Chaque nouveau réseau social dit libre ou champion de la liberté d’expression se voit aussitôt pris d’assaut par des communautés de petits voyous du clavier jusqu’aux organisations terroristes, sans oublier les experts en désinformation et propagandistes d’États-voyous qui ont les États-Unis ou l’Occident dans leur collimateur.

Application mobile Gettr, sur Android

Gettr

Application mobile Gettr, sur Android

Quand la liberté d’expression se retourne contre elle-même  

Les abonnés conservateurs ont pu découvrir avec stupéfaction que leur réseau chouchou était « ouvert » aux discours et aux matériels haineux sans restrictions. Les partisans de l'État islamique ont commencé à exhorter leurs adeptes sur d'autres réseaux sociaux à s'inscrire au réseau pro-Trump, en partie pour amener le combat jihadiste directement à la nation MAGA (Make America Great Again).

Comme on s’en doute, le libre accès s’est vite refermé et les comptes jihadistes publiés sur Gettr ont été retirés.

De leur côté, les Facebook et Twitter s’appuient sur les bases de données de l’organisme Global Internet Forum to Counter Terrorism pour retirer le plus rapidement les contenus ennemis.

Par la suite, le réseau a commencé à modérer ses utilisateurs, ainsi qu’en fixant une limite à la divulgation de données personnelles (doxxing) ou au partage des adresses d’autres personnes.

Même les extrémistes de droite y goûtent  

La plateforme Gettr qui accueille des groupes suprémacistes comme les Proud Boys s’est résignée en décembre dernier à suspendre des individus comme Nick Fuentes, un commentateur d’extrême droite de seulement 23 ans et ancienne personnalité sur YouTube.

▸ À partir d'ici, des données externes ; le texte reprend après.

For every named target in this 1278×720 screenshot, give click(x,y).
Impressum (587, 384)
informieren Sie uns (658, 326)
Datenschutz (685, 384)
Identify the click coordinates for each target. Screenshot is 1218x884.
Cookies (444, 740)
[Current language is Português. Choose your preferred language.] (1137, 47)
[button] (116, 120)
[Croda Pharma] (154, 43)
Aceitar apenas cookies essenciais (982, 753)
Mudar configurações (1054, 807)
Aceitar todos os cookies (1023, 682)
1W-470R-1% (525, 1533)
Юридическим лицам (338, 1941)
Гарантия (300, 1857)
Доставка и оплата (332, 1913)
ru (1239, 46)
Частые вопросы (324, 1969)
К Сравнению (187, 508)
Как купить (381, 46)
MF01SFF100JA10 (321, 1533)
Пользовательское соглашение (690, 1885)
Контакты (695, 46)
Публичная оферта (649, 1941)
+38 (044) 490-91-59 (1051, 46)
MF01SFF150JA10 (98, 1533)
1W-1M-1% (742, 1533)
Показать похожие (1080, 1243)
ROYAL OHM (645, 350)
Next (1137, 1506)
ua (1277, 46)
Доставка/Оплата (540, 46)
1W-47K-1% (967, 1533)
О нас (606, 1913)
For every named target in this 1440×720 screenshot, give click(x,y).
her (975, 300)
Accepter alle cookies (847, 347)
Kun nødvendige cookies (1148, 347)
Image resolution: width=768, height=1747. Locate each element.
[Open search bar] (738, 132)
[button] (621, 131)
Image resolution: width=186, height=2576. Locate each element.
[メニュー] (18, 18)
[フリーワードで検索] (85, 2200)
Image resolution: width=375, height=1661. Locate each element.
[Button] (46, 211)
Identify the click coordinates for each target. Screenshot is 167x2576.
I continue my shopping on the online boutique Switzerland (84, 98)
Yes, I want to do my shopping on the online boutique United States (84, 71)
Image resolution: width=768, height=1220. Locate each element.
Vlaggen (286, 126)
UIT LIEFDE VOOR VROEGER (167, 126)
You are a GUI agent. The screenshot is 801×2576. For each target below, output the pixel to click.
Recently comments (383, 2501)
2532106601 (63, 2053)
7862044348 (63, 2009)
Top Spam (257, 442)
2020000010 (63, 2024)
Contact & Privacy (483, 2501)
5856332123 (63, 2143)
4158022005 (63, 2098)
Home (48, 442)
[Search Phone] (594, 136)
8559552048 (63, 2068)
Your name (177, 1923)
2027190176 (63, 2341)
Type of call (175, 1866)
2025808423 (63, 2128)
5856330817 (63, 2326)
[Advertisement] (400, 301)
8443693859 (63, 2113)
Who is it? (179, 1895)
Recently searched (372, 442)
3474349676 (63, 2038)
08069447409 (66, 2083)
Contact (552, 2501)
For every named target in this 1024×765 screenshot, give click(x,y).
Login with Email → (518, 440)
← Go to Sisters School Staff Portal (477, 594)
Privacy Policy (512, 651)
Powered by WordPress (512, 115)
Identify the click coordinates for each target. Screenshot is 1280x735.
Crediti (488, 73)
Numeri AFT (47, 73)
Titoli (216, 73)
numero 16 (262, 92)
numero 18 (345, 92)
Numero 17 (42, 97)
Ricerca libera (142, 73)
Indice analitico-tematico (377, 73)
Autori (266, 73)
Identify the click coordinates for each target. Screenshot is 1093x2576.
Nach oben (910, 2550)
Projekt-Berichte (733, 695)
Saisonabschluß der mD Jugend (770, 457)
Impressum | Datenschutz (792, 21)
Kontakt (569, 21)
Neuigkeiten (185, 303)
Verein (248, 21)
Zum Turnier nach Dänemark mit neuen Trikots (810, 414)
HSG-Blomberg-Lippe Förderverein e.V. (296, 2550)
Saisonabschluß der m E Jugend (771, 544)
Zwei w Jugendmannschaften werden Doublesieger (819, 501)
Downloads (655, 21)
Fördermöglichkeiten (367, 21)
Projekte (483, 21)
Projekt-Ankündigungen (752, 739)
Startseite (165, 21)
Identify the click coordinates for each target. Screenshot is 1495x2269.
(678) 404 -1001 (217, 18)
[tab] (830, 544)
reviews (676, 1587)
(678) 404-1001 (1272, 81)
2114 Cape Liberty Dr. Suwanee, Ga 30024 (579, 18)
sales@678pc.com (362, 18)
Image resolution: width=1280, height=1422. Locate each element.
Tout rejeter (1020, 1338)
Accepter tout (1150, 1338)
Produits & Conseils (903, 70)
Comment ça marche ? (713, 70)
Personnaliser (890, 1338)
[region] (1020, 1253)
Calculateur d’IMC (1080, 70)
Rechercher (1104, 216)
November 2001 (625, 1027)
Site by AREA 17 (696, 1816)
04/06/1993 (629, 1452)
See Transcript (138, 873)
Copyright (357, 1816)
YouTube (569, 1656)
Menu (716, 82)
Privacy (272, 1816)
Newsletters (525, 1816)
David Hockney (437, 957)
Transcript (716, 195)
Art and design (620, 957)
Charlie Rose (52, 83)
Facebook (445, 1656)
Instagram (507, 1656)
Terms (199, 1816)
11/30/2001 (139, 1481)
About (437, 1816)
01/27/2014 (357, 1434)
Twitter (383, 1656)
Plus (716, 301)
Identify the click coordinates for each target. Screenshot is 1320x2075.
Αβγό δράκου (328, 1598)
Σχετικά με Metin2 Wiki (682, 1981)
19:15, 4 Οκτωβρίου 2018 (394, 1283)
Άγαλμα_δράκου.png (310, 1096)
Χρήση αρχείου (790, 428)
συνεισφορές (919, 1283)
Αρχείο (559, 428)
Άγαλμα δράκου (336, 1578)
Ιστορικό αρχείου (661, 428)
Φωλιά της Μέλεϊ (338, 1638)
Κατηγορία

Ses partisans réunis sous le nom de Groypers s’en sont pris à leur tour au réseau Gettr qui a ensuite interdit toute utilisation du mot « groyper » sur la plateforme.

Comme l’a exprimé la sénatrice Wendy Rogers (Arizona) «quel est l’intérêt d’une alternative de libre expression à Twitter... qui n’honore même pas la liberté d’expression ? ». Cela résume le dilemme de ces soi-disant plateformes de liberté d’expression.

Seulement 3 millions d’abonnés  

Selon Wikipédia, Gettr cumulait en novembre dernier près de 3 millions d’abonnés et près de 400 000 utilisateurs quotidiens.

Formé du mot-valise getting together ou get together, le réseau Gettr est classé 17 ans et plus ou M pour adulte sur les boutiques d’applications mobiles.

L’arrivée de Truth Social sur les appareils mobiles et le Web pourrait fort bien signaler la fin du réseau Gettr si les fidèles de l’ancien président Trump le suivent.

Mais si Truth Social opère avec le même modus operandi que Gettr, il finira tôt ou tard comme ce dernier par se cannibaliser tout seul.